No need for booster vaccine, huge third wave unlikely: Dr. Randeep Guleria
text_fieldsNew Delhi: The chances of a massive third wave of coronavirus infections were "declining each passing day" due to low vaccine hesitancy and better vaccine coverage and booster shots were unnecessary at this period in time said AIIMS Director Dr Randeep Guleria said on Tuesday evening. He was addressing the media at the launch of "Going Viral", a book on the development of Bharat Biotech's Covaxin by ICMR Director-General Dr Balram Bhargava.
"As of now, we don't need a booster dose. We are well protected and I think we should focus on getting more and more people to get the first and second dose because if we have that number in a sufficiently large amount, we will be well protected as a country," Dr Guleria said. He emphasised that the response to vaccination drives meant that fewer breakthrough infections were being detected and that as of now the vaccines seemed to be holding out against the pandemic.
While the virus was expected to stick around for a long time, the number of patients hospitalised with severe infections should not be as severe as it was in the first and second waves of the pandemic he added.
NITI Aayog Member Dr V K Paul said that the question of booster doses also had a moral and ethical implication given that there were thousands still waiting for the first dose of the vaccine and that the priority was on getting them covered before systematically reviewing data to assess the need for a booster dose.

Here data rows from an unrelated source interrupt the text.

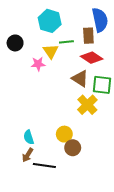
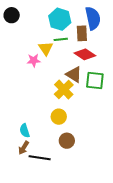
cyan hexagon: (50, 21) -> (60, 19), moved
black circle: (15, 43) -> (12, 15), moved
yellow cross: (87, 105) -> (64, 90), moved
yellow circle: (64, 134) -> (59, 117), moved

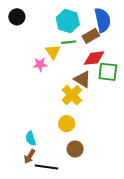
brown rectangle: (82, 33) -> (91, 36), turned 63
red diamond: (85, 54) -> (94, 58), turned -40
green square: (95, 80) -> (108, 72), moved

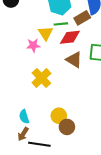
red diamond: (94, 58) -> (70, 37), moved
yellow cross: (72, 95) -> (41, 78), moved
yellow circle: (67, 124) -> (59, 116), moved

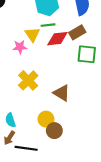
brown rectangle: (82, 18) -> (77, 32), moved
brown triangle: (74, 60) -> (62, 93), moved

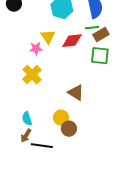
green line: (48, 25) -> (92, 28), moved
brown rectangle: (77, 32) -> (101, 35), moved
yellow cross: (28, 80) -> (32, 75), moved

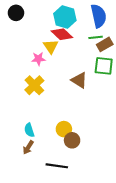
red diamond: (72, 41) -> (62, 34), moved, turned 50
brown triangle: (76, 93) -> (79, 80), moved
black line: (42, 146) -> (57, 166), moved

The book release function commemorated Bharat Biotech's struggle to create a vaccine against the raging coronavirus pandemic in the initial stages of the crisis, detailing their tracing the contacts of the first case diagnosed in India in January 2020, sprucing up testing and becoming the first to use antigen tests, beginning testing on-demand in September and going on to send testing kits to other parts of the world – and recalled the successful testing of the Indian vaccine on 20 monkeys as a turning point in the creation of the vaccine.
Dr Bhargava referred to the monkey as "unsung heroes" in the quest to develop the vaccine stating that the testing on them was the first ray of hope on the horizon.